Yitro (Exodus 18-20 )

by Kalman Packouz

Judging other people favorably.

GOOD MORNING! Did you ever get angry about what someone did and say, "I would have never done that if I were him!"? Probably most of us have said that one time or another.

I've got news for you! You would have done EXACTLY what he did if you were him. If you had his genes, his upbringing, his education and philosophy on life along with his desires and attitudes ... you would have done precisely what he did. The proof is ... that's what HE did! The difference is that you are not him and you think that with all that you are, that you would have acted differently. Hopefully, if you were in his situation, you would not do what he did.

What we have here is a failure to judge our fellow human being favorably. For ourselves, we have 5 good reasons or excuses why we did what we did; for others, we are often just incensed!

There is a saying in Pirke Avos 2:5 ("Ethics of the Fathers" -- a compilation of wisdom of the Sages which is found in the back of most Siddurim, Prayer Books; I highly recommend the Artscroll Pirkei Avos Ethics of the Fathers Treasury available at your local Jewish bookstore, at or by calling toll-free to 877-758-3242), "Hillel says, 'Don't judge your fellow human being until you have been in his place." It is upon us to try to put ourselves in someone else's situation before passing judgment.

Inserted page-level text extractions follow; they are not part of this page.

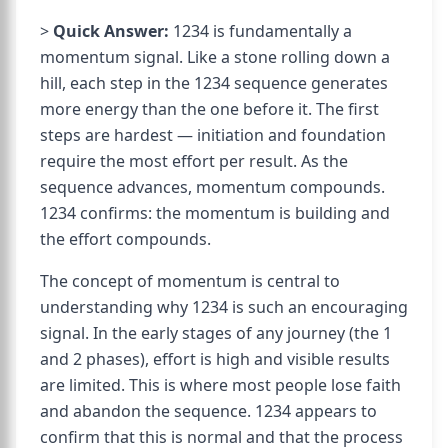
>
Quick Answer:
1234 is fundamentally a
momentum signal. Like a stone rolling down a
hill, each step in the 1234 sequence generates
more energy than the one before it. The first
steps are hardest — initiation and foundation
require the most effort per result. As the
sequence advances, momentum compounds.
1234 confirms: the momentum is building and
the effort compounds.
The concept of momentum is central to
understanding why 1234 is such an encouraging
signal. In the early stages of any journey (the 1
and 2 phases), effort is high and visible results
are limited. This is where most people lose faith
and abandon the sequence. 1234 appears to
confirm that this is normal and that the process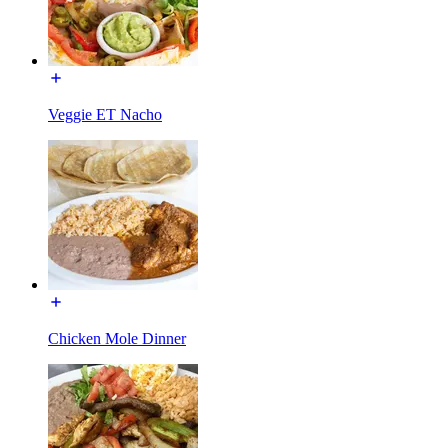
Veggie ET Nacho
Chicken Mole Dinner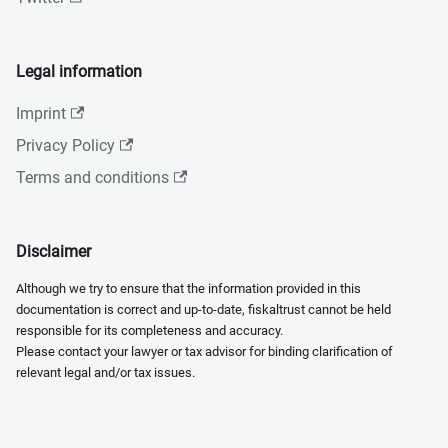
Legal information
Imprint
Privacy Policy
Terms and conditions
Disclaimer
Although we try to ensure that the information provided in this
documentation is correct and up-to-date, fiskaltrust cannot be held
responsible for its completeness and accuracy.
Please contact your lawyer or tax advisor for binding clarification of
relevant legal and/or tax issues.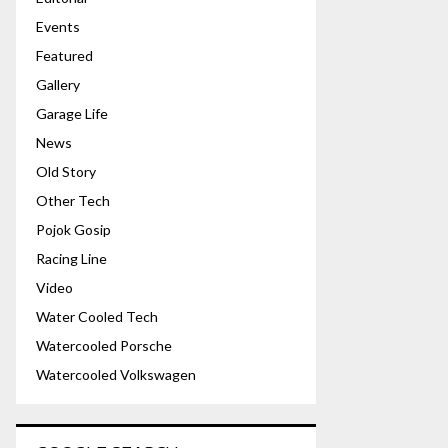
Events
Featured
Gallery
Garage Life
News
Old Story
Other Tech
Pojok Gosip
Racing Line
Video
Water Cooled Tech
Watercooled Porsche
Watercooled Volkswagen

(I have heard that there is an old Indian adage, "Do not judge someone until you have walked a mile in his moccasins." As one wit commented, "Because then you are a mile away ... and you have his moccasins!")

Also in Pirke Avos 4:3, Ben Azai says, "Do not scorn any person, nor be disdainful of any thing for there is no person who does not have his hour and no thing which does not have its place."

The Torah source for this mitzvah, commandment, is "You shall judge your fellow human being with righteousness" (Leviticus 19:15). This verse obligates us to give someone the benefit of the doubt when we see him performing an action that could be interpreted in his favor.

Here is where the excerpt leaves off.